🤖 AI Summary
In real-world scenarios, variations in image backgrounds, styles, and acquisition devices severely degrade model out-of-distribution (OOD) generalization. Conventional data augmentation lacks robustness, while dataset-specific augmentation relies heavily on expert priors. Existing methods struggle to jointly optimize frequency-domain adaptability and pixel-level detail preservation. To address this, we propose D-GAP—a gradient-guided adaptive frequency-spatial joint augmentation framework. D-GAP is the first method to generate frequency-sensitive maps directly from task gradients, enabling prior-free frequency-magnitude interpolation and pixel-wise mixing in a synergistically optimized manner. This effectively mitigates model overfitting to domain-specific frequency components. Extensive experiments on four real-world datasets and three OOD benchmarks demonstrate consistent improvements: +5.3% and +1.8% average accuracy gains over generic and dataset-customized augmentation baselines, respectively.
📝 Abstract
Out-of-domain (OOD) robustness is challenging to achieve in real-world computer vision applications, where shifts in image background, style, and acquisition instruments always degrade model performance. Generic augmentations show inconsistent gains under such shifts, whereas dataset-specific augmentations require expert knowledge and prior analysis. Moreover, prior studies show that neural networks adapt poorly to domain shifts because they exhibit a learning bias to domain-specific frequency components. Perturbing frequency values can mitigate such bias but overlooks pixel-level details, leading to suboptimal performance. To address these problems, we propose D-GAP (Dataset-agnostic and Gradient-guided augmentation in Amplitude and Pixel spaces), improving OOD robustness by introducing targeted augmentation in both the amplitude space (frequency space) and pixel space.
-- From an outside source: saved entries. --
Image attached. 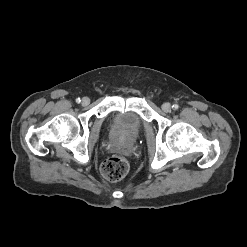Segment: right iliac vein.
Here are the masks:
<instances>
[{
    "label": "right iliac vein",
    "mask_w": 247,
    "mask_h": 247,
    "mask_svg": "<svg viewBox=\"0 0 247 247\" xmlns=\"http://www.w3.org/2000/svg\"><path fill=\"white\" fill-rule=\"evenodd\" d=\"M90 103V99L88 97H84L81 101L83 106H87Z\"/></svg>",
    "instance_id": "obj_1"
}]
</instances>
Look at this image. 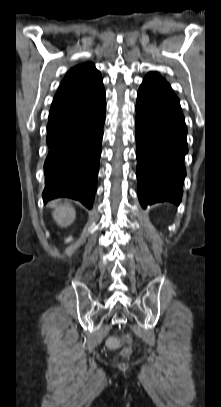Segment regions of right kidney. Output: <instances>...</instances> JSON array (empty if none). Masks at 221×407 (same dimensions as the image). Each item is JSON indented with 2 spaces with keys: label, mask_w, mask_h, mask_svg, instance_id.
Instances as JSON below:
<instances>
[{
  "label": "right kidney",
  "mask_w": 221,
  "mask_h": 407,
  "mask_svg": "<svg viewBox=\"0 0 221 407\" xmlns=\"http://www.w3.org/2000/svg\"><path fill=\"white\" fill-rule=\"evenodd\" d=\"M72 240V237H69L66 239V242H70Z\"/></svg>",
  "instance_id": "ca27d5eb"
}]
</instances>
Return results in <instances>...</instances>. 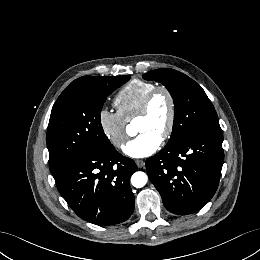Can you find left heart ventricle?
<instances>
[{
    "instance_id": "obj_1",
    "label": "left heart ventricle",
    "mask_w": 260,
    "mask_h": 260,
    "mask_svg": "<svg viewBox=\"0 0 260 260\" xmlns=\"http://www.w3.org/2000/svg\"><path fill=\"white\" fill-rule=\"evenodd\" d=\"M170 104L167 96L158 94L153 99L147 116L136 119L138 133L150 132L161 138L169 119Z\"/></svg>"
}]
</instances>
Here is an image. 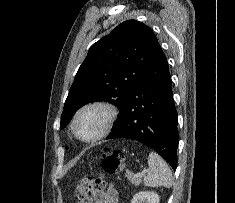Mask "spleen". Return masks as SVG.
I'll return each instance as SVG.
<instances>
[{
  "instance_id": "1",
  "label": "spleen",
  "mask_w": 235,
  "mask_h": 203,
  "mask_svg": "<svg viewBox=\"0 0 235 203\" xmlns=\"http://www.w3.org/2000/svg\"><path fill=\"white\" fill-rule=\"evenodd\" d=\"M148 173L144 177V184L147 187L163 186L170 188L173 184L171 170L168 164L155 152L148 156Z\"/></svg>"
}]
</instances>
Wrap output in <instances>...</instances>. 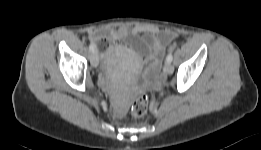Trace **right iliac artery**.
Here are the masks:
<instances>
[{"label":"right iliac artery","mask_w":261,"mask_h":150,"mask_svg":"<svg viewBox=\"0 0 261 150\" xmlns=\"http://www.w3.org/2000/svg\"><path fill=\"white\" fill-rule=\"evenodd\" d=\"M89 49H90L91 52H95V50H96V48L93 44L89 45Z\"/></svg>","instance_id":"82829eb1"}]
</instances>
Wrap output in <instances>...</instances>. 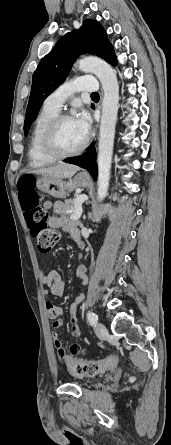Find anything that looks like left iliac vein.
<instances>
[{
  "mask_svg": "<svg viewBox=\"0 0 171 445\" xmlns=\"http://www.w3.org/2000/svg\"><path fill=\"white\" fill-rule=\"evenodd\" d=\"M95 333H96L99 337L104 338V337L107 336L108 331H107V328L105 327L104 324H102V323H98V324H96V326H95Z\"/></svg>",
  "mask_w": 171,
  "mask_h": 445,
  "instance_id": "4c4485c4",
  "label": "left iliac vein"
}]
</instances>
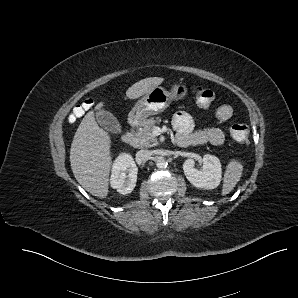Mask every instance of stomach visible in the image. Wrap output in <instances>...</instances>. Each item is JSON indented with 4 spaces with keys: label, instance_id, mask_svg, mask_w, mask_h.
<instances>
[{
    "label": "stomach",
    "instance_id": "0dacf381",
    "mask_svg": "<svg viewBox=\"0 0 298 298\" xmlns=\"http://www.w3.org/2000/svg\"><path fill=\"white\" fill-rule=\"evenodd\" d=\"M186 95L187 87L184 84H174L170 91L161 86L154 87L137 101L130 116L135 120L144 121L149 116L162 113L172 101L183 99Z\"/></svg>",
    "mask_w": 298,
    "mask_h": 298
}]
</instances>
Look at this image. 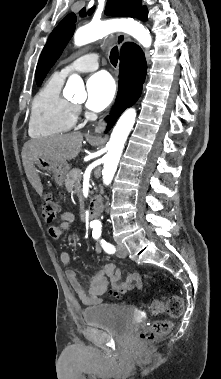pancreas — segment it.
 <instances>
[{"instance_id":"pancreas-1","label":"pancreas","mask_w":221,"mask_h":379,"mask_svg":"<svg viewBox=\"0 0 221 379\" xmlns=\"http://www.w3.org/2000/svg\"><path fill=\"white\" fill-rule=\"evenodd\" d=\"M81 170L74 168L68 172L65 179V186L68 191H72L73 188L76 191H79L80 188V180H81Z\"/></svg>"}]
</instances>
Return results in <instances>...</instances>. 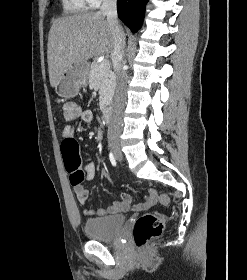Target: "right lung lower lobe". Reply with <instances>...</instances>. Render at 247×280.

Unlike conventional handcrafted augmentations, D-GAP computes sensitivity maps in the frequency space from task gradients, which reflect how strongly the model responds to different frequency components, and uses the maps to adaptively interpolate amplitudes between source and target samples. This way, D-GAP reduces the learning bias in frequency space, while a complementary pixel-space blending procedure restores fine spatial details. Extensive experiments on four real-world datasets and three domain-adaptation benchmarks show that D-GAP consistently outperforms both generic and dataset-specific augmentations, improving average OOD performance by +5.3% on real-world datasets and +1.8% on benchmark datasets.